# Profiling, Cython, and Numba 🚀
### Zbyszek & Jakob
### ASPP 2022, Bilbao, Spain

## Outline

* Introduction
* Profiling
* Speed up Python code using Cython
 * Basic principles
 * Interacting with NumPy arrays
* Using Numba to speed up Python code

 * ~Release the GIL and parallelize easily~ *(moved to parallel lecture)*
 * ~Wrap C/C++ code~ *(not relevant enough)*

## Introduction

* Sometimes, it seems like the execution speed of some script is *the* thing which keeps you from your next scientific breakthrough
* Both Cython and Numba are tools to make your code faster -> "optimization"
* So when should you optimize your code?

oral exercise: give examples in which scenarios you would benefit from optimization

## The three rules of optimization
(adapted from Sebastian Witowski, EuroPython 2016)

#### 1. Don't.
 * Optimization comes with costs.
 * Likely you don't need it.
 * Invest in better hardware.

oral exercise: give examples for costs associated with optimization

#### 2. Don't yet.
 * Is your code finished?
 * Did you write tests?
 * Are you sure it's worth the investment?

#### 3. Profile
* Don't guess which part of your code you should optimize!
* Measure. Measure.

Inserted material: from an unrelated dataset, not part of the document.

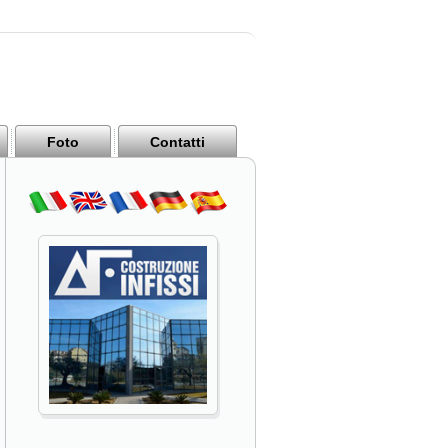
Foto
Contatti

Measure.

## Runtime profilers

- profilers monitor the execution of your script and record, for example, how much time is spent in each function
- here we consider [py-spy](https://github.com/benfred/py-spy), a sampling-based profiler for Python
  - simply speaking `py-spy` examines your program after regular interval and records which part is currently executed
- you can apply it to your script with `py-spy record -o profile.svg -- python myprogram.py`
  - to make measurements accurate it needs to collect enough of data; you can control the "sampling rate" using the `-r` argument
- after measuring `py-spy` will produce a "flamegraph" like the following
![flamegraph](./figures/flamegraph.svg)

## Example: numerical integration

![RiemannSum](figures/MidRiemann2.svg)

Riemann sum: $\int_a^b dx f(x) \approx \sum_{i = 0}^{n - 1} f(a + (i + 0.5) \Delta x) \Delta x$ with $\Delta x = (b - a)/n$

here $a=0, b=2, n=4$

### Example implementation
(see [./profiling/numerical_integration.py](./profiling/numerical_integration.py))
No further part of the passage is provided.